12 Ways To Build A High Performance Culture #culture #performance #leadership

1. Assess the current state of your company

Leaders have to purposefully create and maintain a healthy workplace culture.

However, they must first be a living model for the culture that they want.

Leaders must take a good look at themselves when assessing the state of the culture: if the culture is unhealthy, then the leadership is unhealthy.

2. Define your why

Leaders must clearly define their purpose, personal mission statement and the vision for your company.

Building a high performance culture is subjective to the leader.

It is important for leaders to have an initial idea of who they are, what they want and where they are going before they start hiring.

3. Define your core values

Core values are fundamentals beliefs, a set of principles that leaders follow and that guide then through life.
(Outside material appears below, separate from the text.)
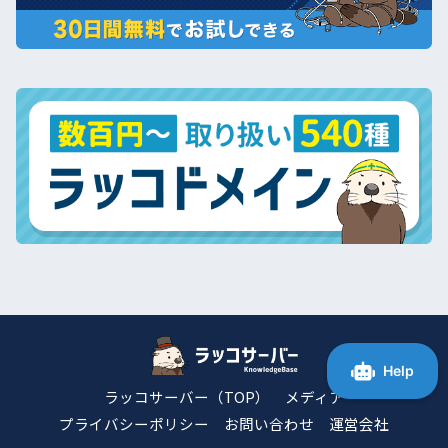
ラッコサーバー（TOP）
メディア
プライバシーポリシー
お問い合わせ
運営会社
For example, a company can be based on the core value of radical honesty. In such culture, employees don’t sugarcoat anything, are able to tell the truth no matter the circumstances.

4. Define your version of success

It is important for leaders to define the short term and long term goals, to give their employees a definition of success so they know what to aim for in the long run.
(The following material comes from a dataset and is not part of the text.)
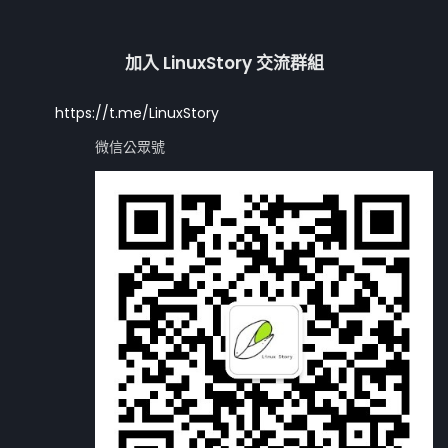
加入 LinuxStory 交流群組
https://t.me/LinuxStory
微信公眾號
For example, success can be meeting deadlines and hitting results.

Success can also be defined on different levels of technical competencies or on leadership abilities.

Leaders must be realistic about their goals and set clear expectations for employees. Setting unreachable goals will only demoralize your team.

5. Apply the Golden Rule

The Golden Rule is the principle of treating people the same way you want to be treated.

Because leaders are role models, they have to become culturally sensitive and inclusive.

6. Empower your employees

There are several ways that leaders can empower their teams within the company. They can:

  1. Play to employees strengths and place them in the right roles. Help employees gain awareness and achieve their highest potential.
  2. Acknowledge hard and good quality work.
  3. Allow employees make mistakes.
  4. Trust in employees decisions making skills. Employees will then feel confident about their abilities and stay engaged.
  5. Encourage training. Employees perform better when they are confident about their abilities.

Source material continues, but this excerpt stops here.